Ojcowie Soborowi w związku z po­glądami głoszonymi przez przedstawicieli reformacji zastanawiali się między innymi nad sposobem przyjmowania Chrystusa w Eucharystii. Powiedziano wtedy o trzech możliwościach komunii z Jezusem: „jedni przyjmują Go tylko sakramentalnie, jak grzesznicy; inni tylko duchowo, mianowicie ci, którzy w pragnieniu spożywając ów podawany niebiański chleb – żywą wiarą, która działa przez miłość – odczuwają jego owoc i pożytek; inni wreszcie przyjmują Go zarówno sakramentalnie, jak i duchowo, a są to ci, którzy tak się wpierw przygoto­wują, że do tego Bożego Stołu przystępują odziani w weselną szatę”.

Współcześnie zwraca się uwagę na to, że komunia duchowa, chociaż opiera się mocno na pragnieniu przyjęcia tej sakramentalnej, nie jest komunią pragnienia. Istnieje różnica między ochrzczonym, który pragnie duchowego zjednoczenia z Chrystusem i realizuje je sakramentalnie, przystępując do Komunii sakramentalnej, a takim, który trwając w grzechu, nie przystępuje do niej, chociaż nie traci jej pragnienia w swoim sercu. Nie ma miłości do Chrystusa bez pragnienia zjednoczenia się z Nim sakramentalnie. To jest istota komunii duchowej. Zatem czym innym jest sakrament ex voto, przez który czło­wiek otrzymuje owoce bez znaku sakra­mentalnego, a czym innym pragnienie sakramentu. Jest to bardzo istotne roz­różnienie, zwłaszcza w kontekście osób żyjących w związkach niesakramentalnych, którym „zamiast” Komunii sakramentalnej proponuje się czasem komunię duchową.

Alternatywa dla żyjących w związkach niesakramentalnych?

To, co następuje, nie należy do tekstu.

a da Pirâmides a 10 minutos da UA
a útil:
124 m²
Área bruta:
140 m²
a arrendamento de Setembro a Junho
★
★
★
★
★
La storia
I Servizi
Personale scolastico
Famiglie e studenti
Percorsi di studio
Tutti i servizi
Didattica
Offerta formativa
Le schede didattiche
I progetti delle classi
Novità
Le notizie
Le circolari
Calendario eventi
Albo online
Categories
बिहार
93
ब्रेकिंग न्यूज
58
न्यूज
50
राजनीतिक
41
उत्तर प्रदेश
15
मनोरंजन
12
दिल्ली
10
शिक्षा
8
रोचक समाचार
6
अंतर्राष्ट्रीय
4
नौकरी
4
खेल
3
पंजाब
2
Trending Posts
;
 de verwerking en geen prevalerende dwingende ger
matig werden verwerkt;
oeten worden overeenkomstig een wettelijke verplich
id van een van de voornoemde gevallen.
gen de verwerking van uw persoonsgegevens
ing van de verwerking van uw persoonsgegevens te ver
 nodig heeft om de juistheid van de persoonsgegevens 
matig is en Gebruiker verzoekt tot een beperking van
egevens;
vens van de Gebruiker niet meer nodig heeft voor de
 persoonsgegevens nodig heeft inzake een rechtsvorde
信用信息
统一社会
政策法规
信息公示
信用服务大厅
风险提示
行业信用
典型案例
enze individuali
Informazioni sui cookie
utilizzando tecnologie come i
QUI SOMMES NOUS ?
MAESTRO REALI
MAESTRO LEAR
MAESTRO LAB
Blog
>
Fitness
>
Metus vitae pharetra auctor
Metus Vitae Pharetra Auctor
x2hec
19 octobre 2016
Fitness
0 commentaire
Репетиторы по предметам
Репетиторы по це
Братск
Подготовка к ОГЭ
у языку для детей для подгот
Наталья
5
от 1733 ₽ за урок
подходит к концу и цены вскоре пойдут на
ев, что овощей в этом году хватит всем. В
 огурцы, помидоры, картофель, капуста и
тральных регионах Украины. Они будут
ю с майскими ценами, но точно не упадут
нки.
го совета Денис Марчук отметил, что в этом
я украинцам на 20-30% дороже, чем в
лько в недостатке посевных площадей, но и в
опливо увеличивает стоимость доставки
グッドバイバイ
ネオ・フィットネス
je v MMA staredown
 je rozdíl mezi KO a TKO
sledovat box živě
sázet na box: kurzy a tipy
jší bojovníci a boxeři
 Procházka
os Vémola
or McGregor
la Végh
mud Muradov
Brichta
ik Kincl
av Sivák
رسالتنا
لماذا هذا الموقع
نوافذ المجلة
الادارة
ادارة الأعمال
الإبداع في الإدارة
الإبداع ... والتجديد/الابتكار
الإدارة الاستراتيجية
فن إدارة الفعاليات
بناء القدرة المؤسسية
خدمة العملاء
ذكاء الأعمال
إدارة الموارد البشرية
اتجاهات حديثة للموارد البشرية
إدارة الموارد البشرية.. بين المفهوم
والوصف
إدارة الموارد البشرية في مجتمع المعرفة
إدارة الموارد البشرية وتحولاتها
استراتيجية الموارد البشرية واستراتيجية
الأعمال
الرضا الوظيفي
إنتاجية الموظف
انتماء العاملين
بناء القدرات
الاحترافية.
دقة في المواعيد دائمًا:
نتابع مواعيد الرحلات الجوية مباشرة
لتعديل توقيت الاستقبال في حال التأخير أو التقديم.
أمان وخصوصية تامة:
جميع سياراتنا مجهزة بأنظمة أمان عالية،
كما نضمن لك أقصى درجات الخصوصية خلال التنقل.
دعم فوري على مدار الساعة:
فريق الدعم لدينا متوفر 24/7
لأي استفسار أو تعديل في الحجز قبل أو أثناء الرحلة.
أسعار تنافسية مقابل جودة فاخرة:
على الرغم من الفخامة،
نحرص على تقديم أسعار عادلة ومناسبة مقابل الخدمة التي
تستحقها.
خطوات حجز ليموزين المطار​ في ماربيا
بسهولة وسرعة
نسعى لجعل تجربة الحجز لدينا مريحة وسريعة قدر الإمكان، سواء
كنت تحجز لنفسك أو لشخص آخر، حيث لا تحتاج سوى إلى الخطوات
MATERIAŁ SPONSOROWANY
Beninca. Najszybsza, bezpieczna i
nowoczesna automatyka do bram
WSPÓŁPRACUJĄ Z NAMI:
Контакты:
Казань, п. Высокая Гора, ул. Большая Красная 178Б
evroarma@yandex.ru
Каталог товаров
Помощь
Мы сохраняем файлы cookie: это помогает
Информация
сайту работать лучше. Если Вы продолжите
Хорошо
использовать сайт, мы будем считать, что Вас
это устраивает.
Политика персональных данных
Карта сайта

W minionych wiekach Kościół bar­dzo jednoznacznie w swoim nauczaniu podkreślał, że komunia duchowa, jako pobożne pragnienie przyjęcia Najświęt­szego Sakramentu, może być przyjęta tylko w stanie łaski uświęcającej – trzeba do niej być tak samo przygotowanym, jak do Ko­munii sakramentalnej. Obecnie próbuje się złagodzić ten wymóg, zwłaszcza w odnie­sieniu do osób żyjących w konkubinacie. Tymczasem konieczność odpowiedniej dyspozycji do realizacji komunii z Bogiem pozostaje niezmienna. Człowiek pragnący zjednoczenia z tym, który jest po trzykroć Świętym, sam musi być święty. Gdy po stronie człowieka pojawia się grzech, nie może być mowy o zjednoczeniu z Bo­giem, choć nie wyklucza to Jego działania. W praktyce oznacza to, że można prosić Boga, by przyszedł duchowo do serca, ale nie można na Nim tego w żaden sposób wymusić. To On zna prawdę o nas samych, zna nasze serca i to On udziela się temu, komu sam chce.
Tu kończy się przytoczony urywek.